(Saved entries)
....

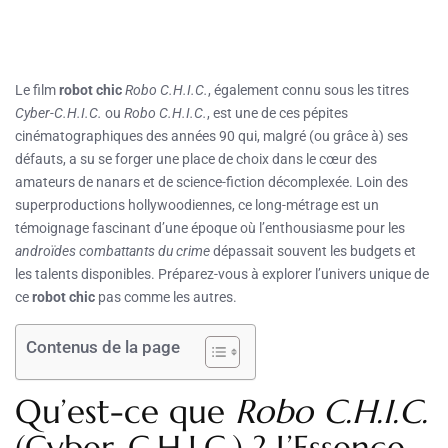
Le film
robot chic
Robo C.H.I.C.
, également connu sous les titres
Cyber-C.H.I.C.
ou
Robo C.H.I.C.
, est une de ces pépites
cinématographiques des années 90 qui, malgré (ou grâce à) ses
défauts, a su se forger une place de choix dans le cœur des
amateurs de nanars et de science-fiction décomplexée. Loin des
superproductions hollywoodiennes, ce long-métrage est un
témoignage fascinant d’une époque où l’enthousiasme pour les
androïdes combattants du crime
dépassait souvent les budgets et
les talents disponibles. Préparez-vous à explorer l’univers unique de
ce
robot chic
pas comme les autres.
Contenus de la page
Qu’est-ce que
Robo C.H.I.C.
(Cyber-C.H.I.C.) ? L’Essence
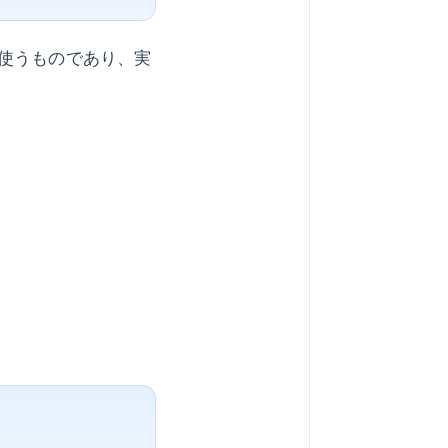
使うものであり、実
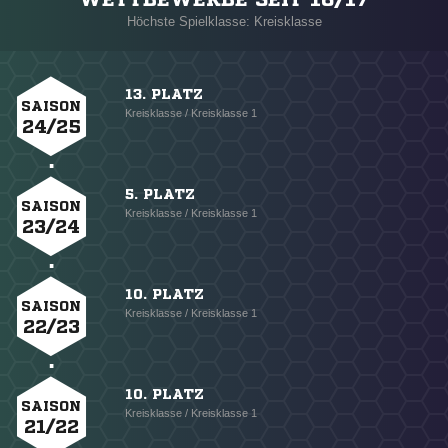
Höchste Spielklasse: Kreisklasse
13. PLATZ
SAISON
Kreisklasse / Kreisklasse 1
24/25
5. PLATZ
SAISON
Kreisklasse / Kreisklasse 1
23/24
10. PLATZ
SAISON
Kreisklasse / Kreisklasse 1
22/23
10. PLATZ
SAISON
Kreisklasse / Kreisklasse 1
21/22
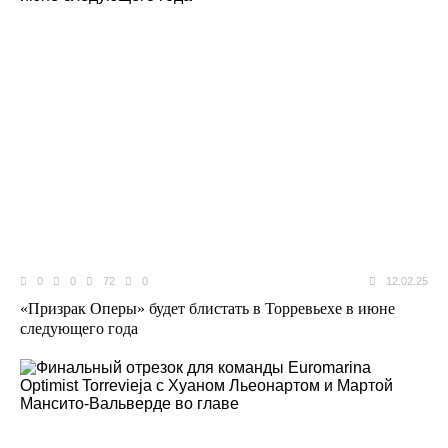
0
0
72
0
12.02.25
«Призрак Оперы» будет блистать в Торревьехе в июне
следующего года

....

When pictures appear in the records above, leave them out and reproduce exactly each line from the first through the line containing "amateurs de nanars", both included.

## [Result below]
Le film
robot chic
Robo C.H.I.C.
, également connu sous les titres
Cyber-C.H.I.C.
ou
Robo C.H.I.C.
, est une de ces pépites
cinématographiques des années 90 qui, malgré (ou grâce à) ses
défauts, a su se forger une place de choix dans le cœur des
amateurs de nanars et de science-fiction décomplexée. Loin des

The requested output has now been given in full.